Records from a dataset:
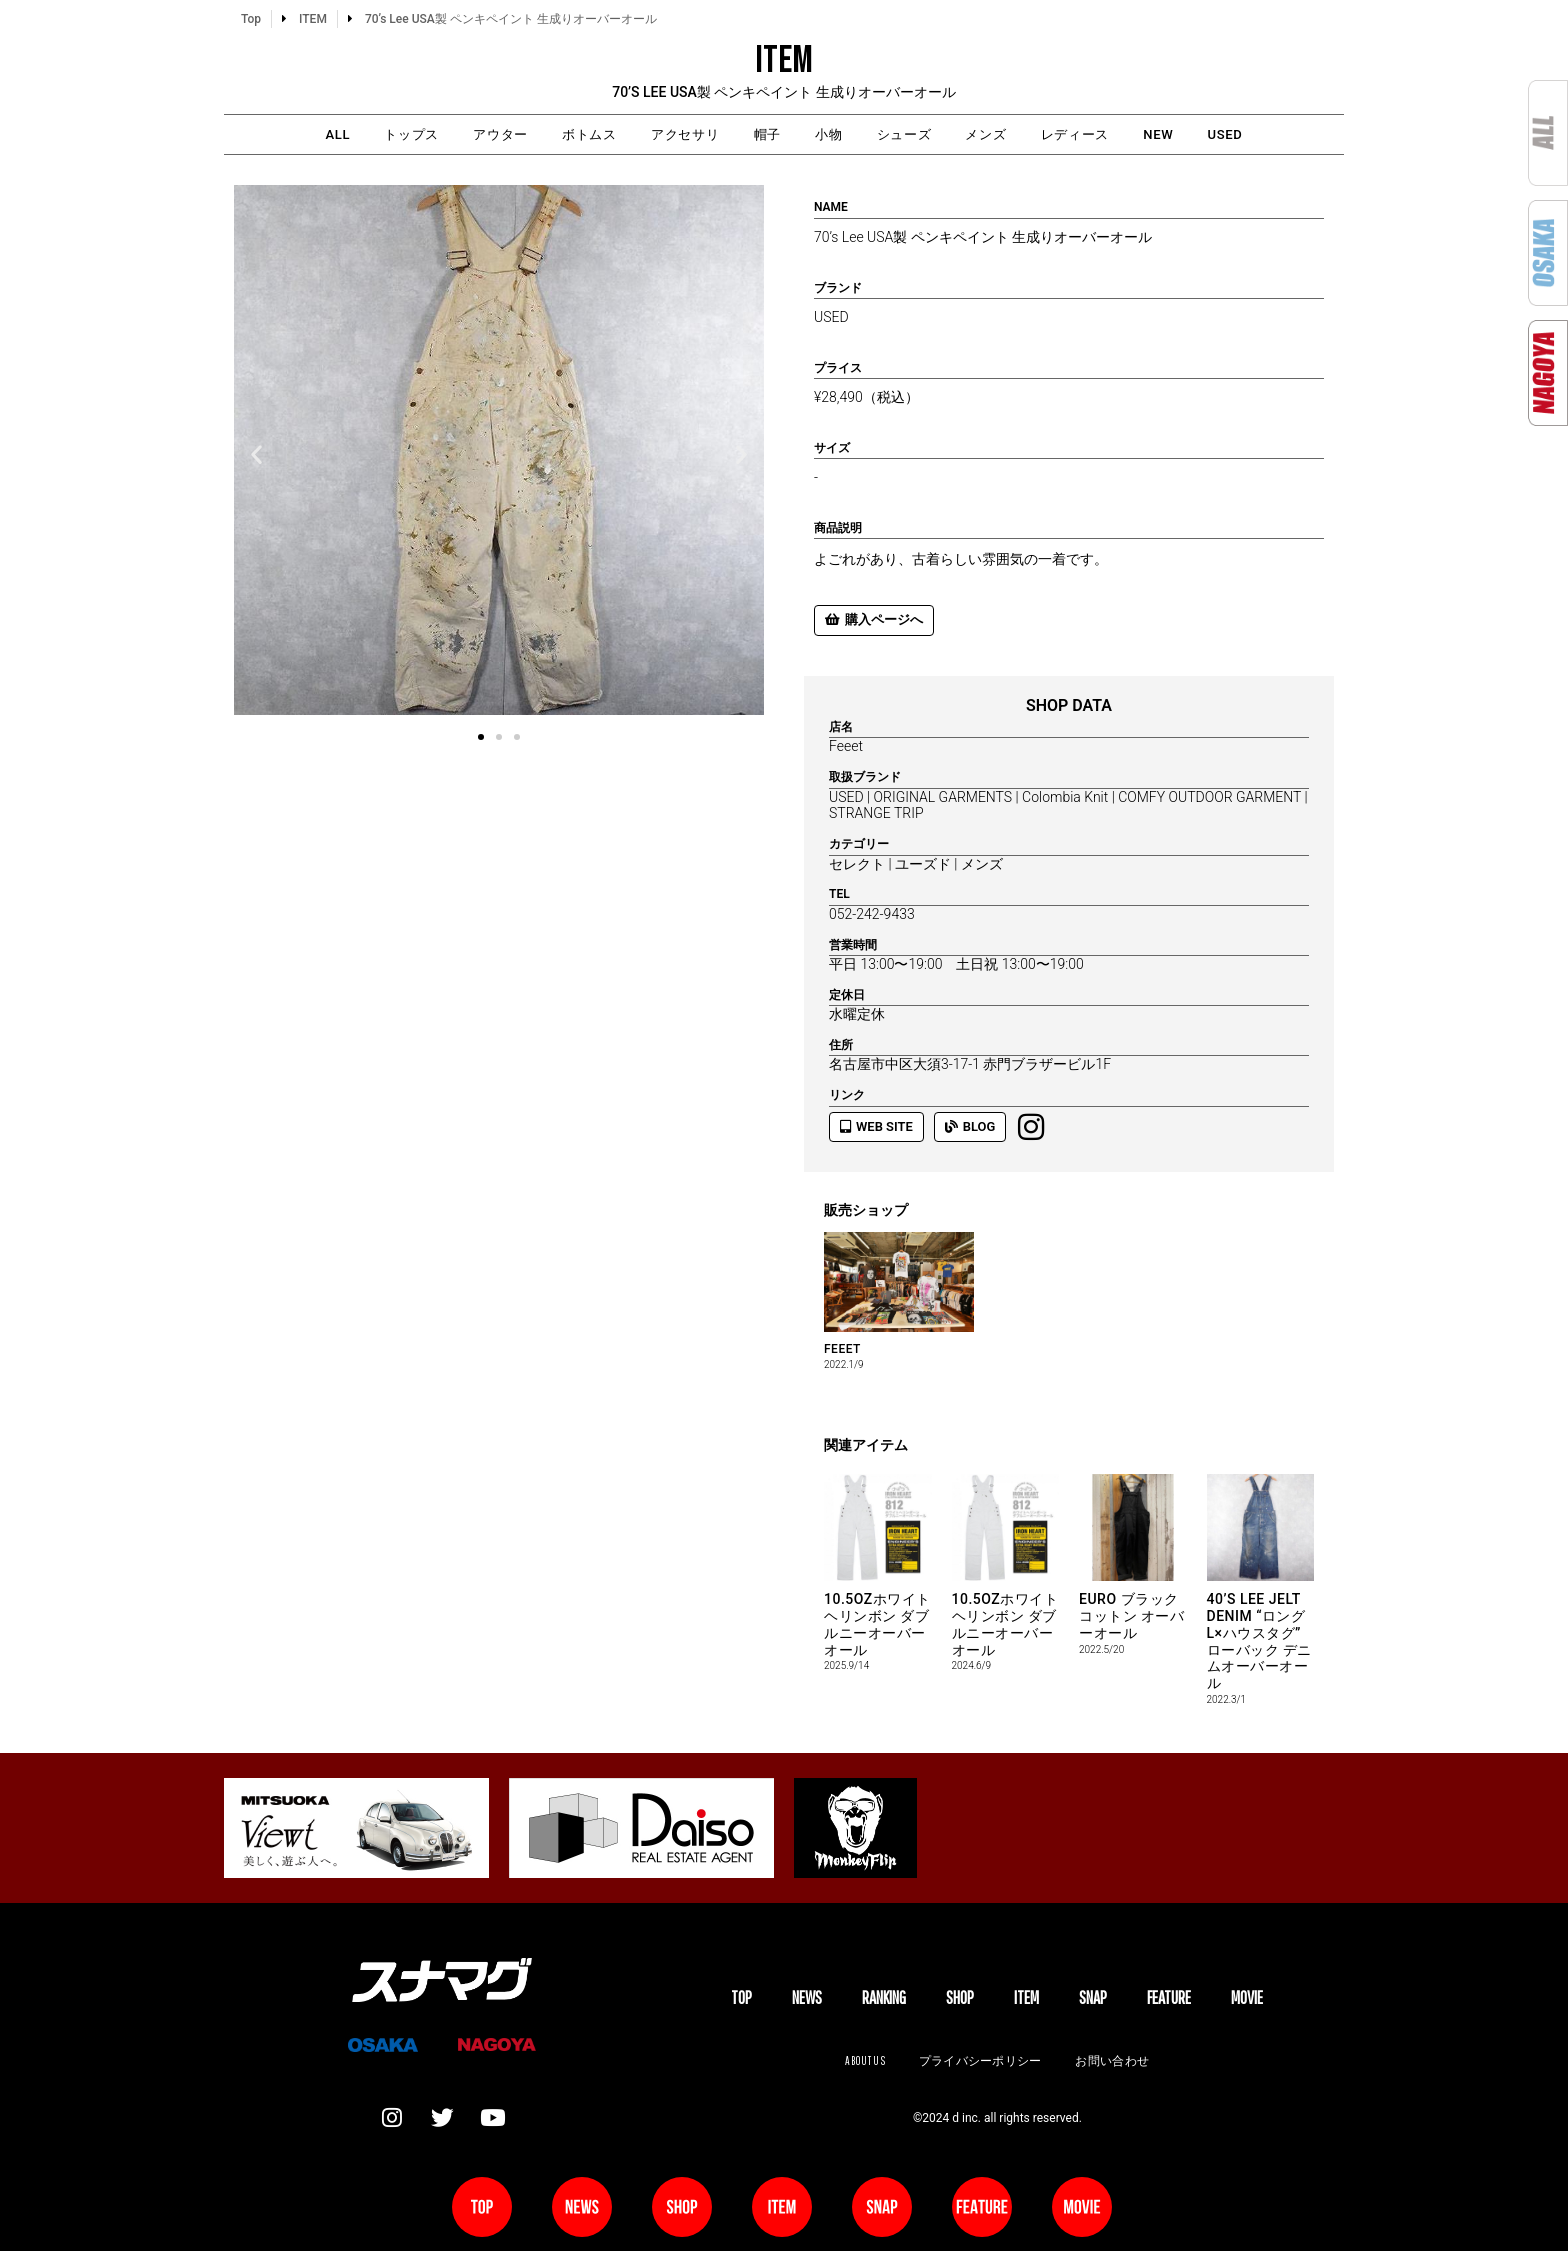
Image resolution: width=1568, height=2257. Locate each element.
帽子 (763, 136)
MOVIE (1247, 2000)
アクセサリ (668, 136)
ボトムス (559, 136)
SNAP (1093, 2000)
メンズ (1016, 136)
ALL (269, 136)
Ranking (884, 2000)
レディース (1118, 136)
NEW (1214, 136)
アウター (457, 136)
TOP (741, 2000)
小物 (835, 136)
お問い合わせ (1116, 2064)
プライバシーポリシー (980, 2064)
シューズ (922, 136)
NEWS (807, 2000)
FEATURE (1169, 2000)
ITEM (1026, 2000)
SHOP (960, 2000)
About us (861, 2064)
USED (1292, 136)
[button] (256, 456)
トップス (355, 136)
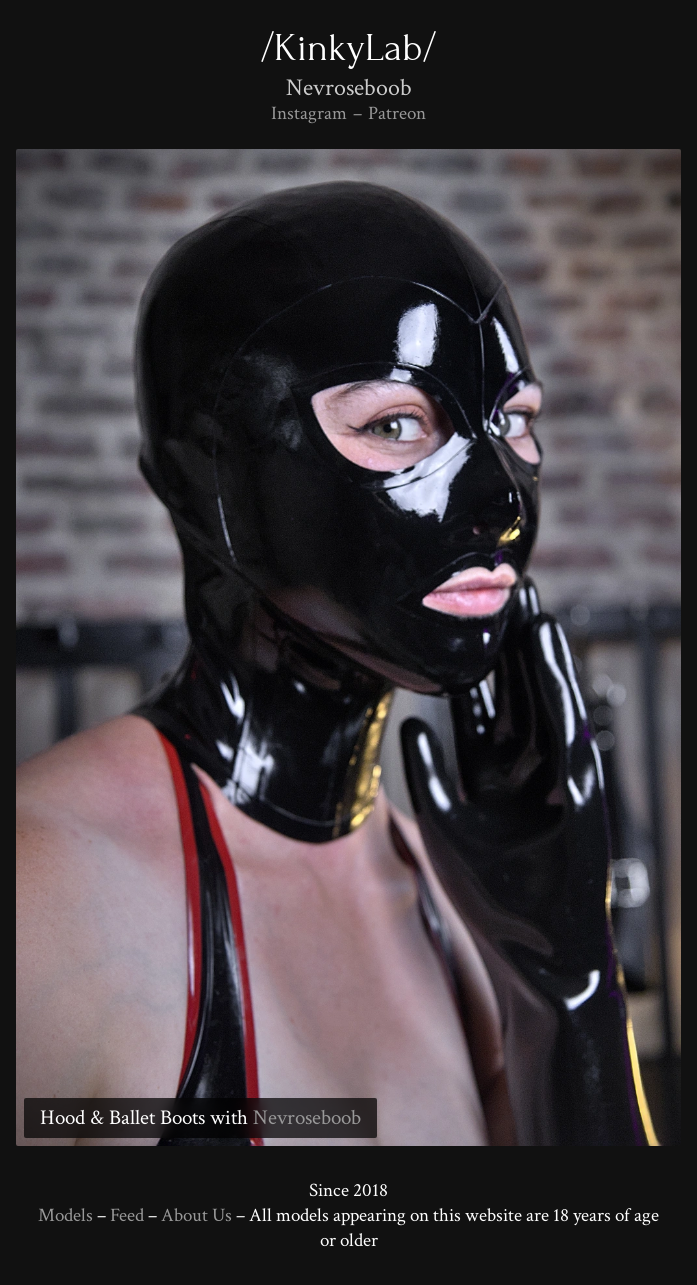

Goal of the exercise: Without the pictures, restate all of the entries word for word.

Output of the exercise:
Image resolution: width=1568, height=2257. Locate each element.
帽子 (763, 136)
MOVIE (1247, 2000)
アクセサリ (668, 136)
ボトムス (559, 136)
SNAP (1093, 2000)
メンズ (1016, 136)
ALL (269, 136)
Ranking (884, 2000)
レディース (1118, 136)
NEW (1214, 136)
アウター (457, 136)
TOP (741, 2000)
小物 (835, 136)
お問い合わせ (1116, 2064)
プライバシーポリシー (980, 2064)
シューズ (922, 136)
NEWS (807, 2000)
FEATURE (1169, 2000)
ITEM (1026, 2000)
SHOP (960, 2000)
About us (861, 2064)
USED (1292, 136)
[button] (256, 456)
トップス (355, 136)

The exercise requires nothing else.